◆ SOURCE MATERIAL ◆
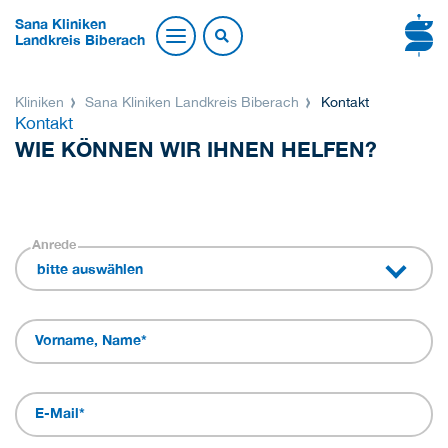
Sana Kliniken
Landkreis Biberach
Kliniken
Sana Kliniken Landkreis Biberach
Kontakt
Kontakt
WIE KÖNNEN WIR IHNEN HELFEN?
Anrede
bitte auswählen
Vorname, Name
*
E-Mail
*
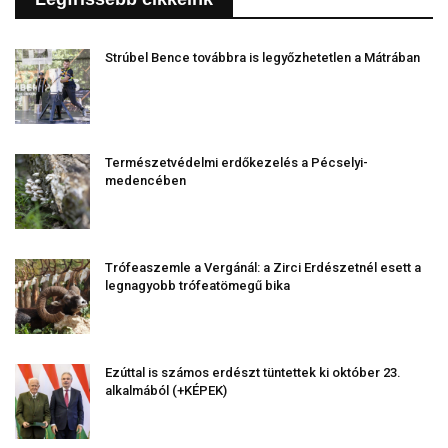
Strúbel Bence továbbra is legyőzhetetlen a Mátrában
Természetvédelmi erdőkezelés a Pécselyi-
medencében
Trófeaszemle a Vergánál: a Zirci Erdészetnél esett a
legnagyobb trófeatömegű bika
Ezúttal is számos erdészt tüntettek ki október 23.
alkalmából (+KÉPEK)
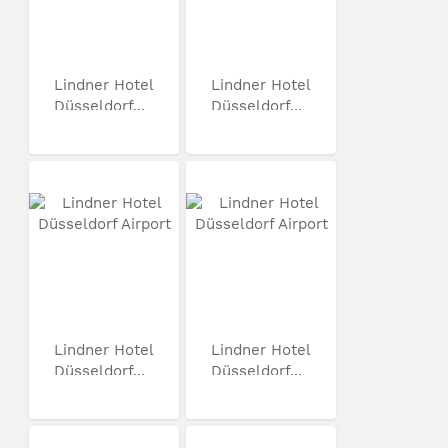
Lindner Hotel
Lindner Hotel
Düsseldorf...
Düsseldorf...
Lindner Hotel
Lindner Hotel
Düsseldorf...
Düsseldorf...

◆ WHAT TO DO ◆
Lines from the entries that contain the string "Kliniken" must be found and copied.

◆ RESULT OF THE EXERCISE ◆
Sana Kliniken
Kliniken
Sana Kliniken Landkreis Biberach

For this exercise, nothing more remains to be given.